Munich, October 29, 2010 – In the first nine months of 2010 Nemetschek AG (ISIN 0006452907), Europe's largest vendor of software for architecture, civil engineering and the building industry, managed to significantly increase group revenues: compared with the same period last year, which was marked by the consequences of the world economic crisis, revenues increased by 12 percent to 108.3 million euros. The EBITDA increased by 40 percent to 26.5 million euros. The operating margin thus increased from 20 percent to 25 percent. Net income (group shares) rose by more than 100 percent from 6.3 to 13.2 million euros. The cash flow from normal business activities amounted to 27.6 million euros, up from 18.1 million euros in the previous year - a year-on-year increase of 52 percent.
Revenues from license sales up by 21 percent
Compared with the first nine months of 2009 the revenues from license sales increased by 21 percent to 53.3 million euros, while the revenues from long-term maintenance contracts improved by 6 percent to 49.1 million euros. Here, it is the group's foreign markets in particular that have clearly recovered, with a 17 percent increase in revenues to 64.5 million euros. The revenues in Germany rose by 4 percent to 43.8 million euros. While the revenue level remained largely stable in the Build and Manage segments, the Design and Multimedia business units showed significant growth: in the Design segment revenues rose by 12 percent to 88.0 million euros. The Multimedia segment increased its revenues by 33 percent to 7.7 million euros.
Earnings per share more than doubled
Thanks to this considerable growth the Nemetschek Group achieved an EBITDA of 26.5 million euros in the first nine months of the current fiscal year (previous year: 18.9 million euros). At 91.9 million euros the operating costs were up by 5 percent from the previous year. This is largely attributable to revenue-dependent cost items such as dealer commissions and bonuses as well as higher expenses for the market launch of the new product versions of Allplan, Vectorworks and Maxon. The operating profit (EBIT) amounted to 19.4 million euros compared with 11.7 million euros in the previous year. Net income (group shares) thus amounted to 13.2 million euros (previous year: 6.3 million euros).
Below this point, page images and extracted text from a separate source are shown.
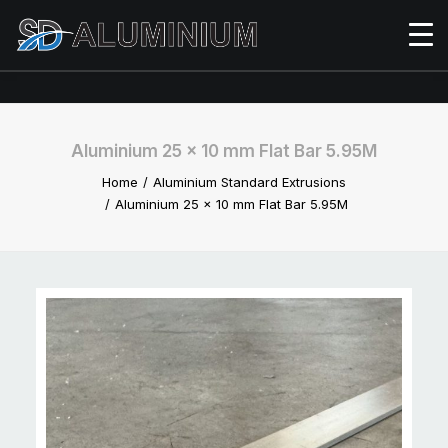
Aluminium 25 x 10 mm Flat Bar 5.95M
Home
Aluminium Standard Extrusions
Aluminium 25 x 10 mm Flat Bar 5.95M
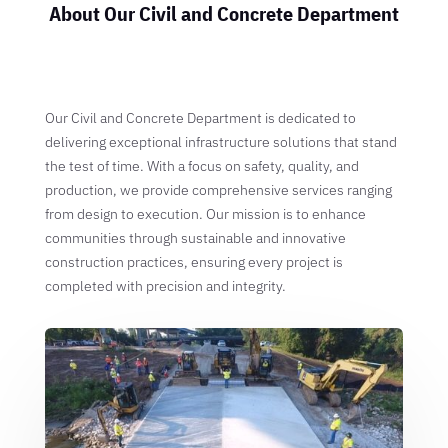
About Our Civil and Concrete Department
Our Civil and Concrete Department is dedicated to
delivering exceptional infrastructure solutions that stand
the test of time. With a focus on safety, quality, and
production, we provide comprehensive services ranging
from design to execution. Our mission is to enhance
communities through sustainable and innovative
construction practices, ensuring every project is
completed with precision and integrity.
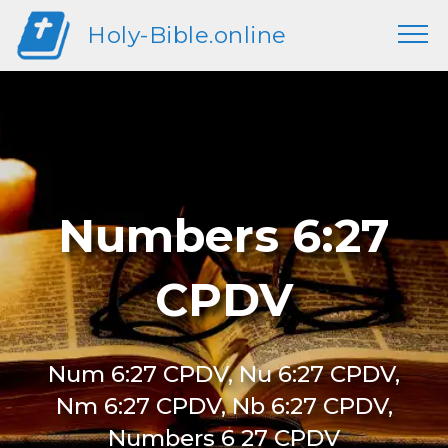
Holy-Bible.online
Numbers 6:27
CPDV
Num 6:27 CPDV, Nu 6:27 CPDV,
Nm 6:27 CPDV, Nb 6:27 CPDV,
Numbers 6 27 CPDV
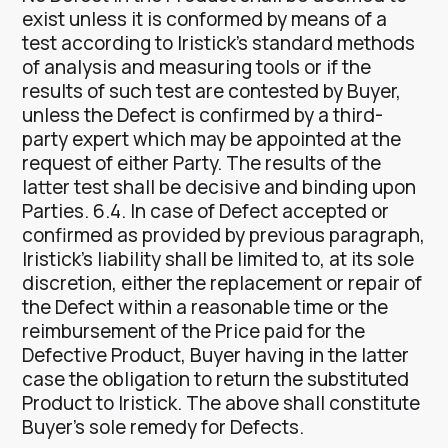
exist unless it is conformed by means of a
test according to Iristick’s standard methods
of analysis and measuring tools or if the
results of such test are contested by Buyer,
unless the Defect is confirmed by a third-
party expert which may be appointed at the
request of either Party. The results of the
latter test shall be decisive and binding upon
Parties. 6.4. In case of Defect accepted or
confirmed as provided by previous paragraph,
Iristick’s liability shall be limited to, at its sole
discretion, either the replacement or repair of
the Defect within a reasonable time or the
reimbursement of the Price paid for the
Defective Product, Buyer having in the latter
case the obligation to return the substituted
Product to Iristick. The above shall constitute
Buyer’s sole remedy for Defects.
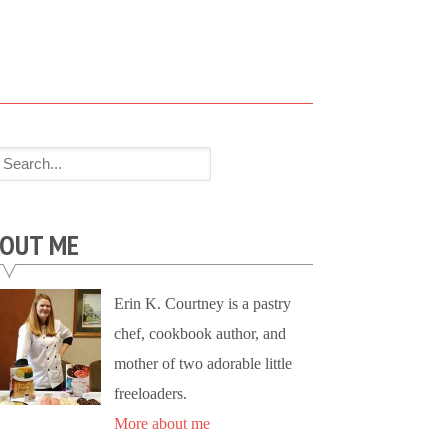
OUT ME
Erin K. Courtney is a pastry
chef, cookbook author, and
mother of two adorable little
freeloaders.
More about me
The earnings per share (group shares, basic) thus more than doubled compared with the previous year: from 0.65 euros to 1.37 euros.
The strong operating result in the first nine months is also reflected in the cash flow: compared with the previous year the cash flow from normal business activities increased by 9.5 million euros to 27.6 million euros (previous year: 18.1 million euros). The cash flow from investing activities amounted to -2.4 million euros (previous year: -2.9 million euros). The free cash flow thus amounted to 25.2 million euros. Compared to December 31, 2009, the liquid funds increased by 13.3 million euros to 36.2 million euros and now exceed the remaining loans from the Graphisoft acquisition (27.0 million euros) by 9.2 million euros. The Nemetschek Group has an equity quote of 52 percent (December 31, 2009: 50 percent).
'In the first three quarters of the current fiscal year our revenues almost returned to the level achieved in 2008 - and the EBITDA margin is at a record high,' emphasizes Ernst Homolka, CEO, Nemetschek AG. For the year as a whole, management expects revenues to increase by around 9 percent - and thus growth to settle at the upper end of the forecast that was raised in the middle of the year. With this in mind the EBITDA margin is expected to be at around 24 percent. 'The plus in revenues could be even more significant should the fourth quarter progress well', emphasized Homolka.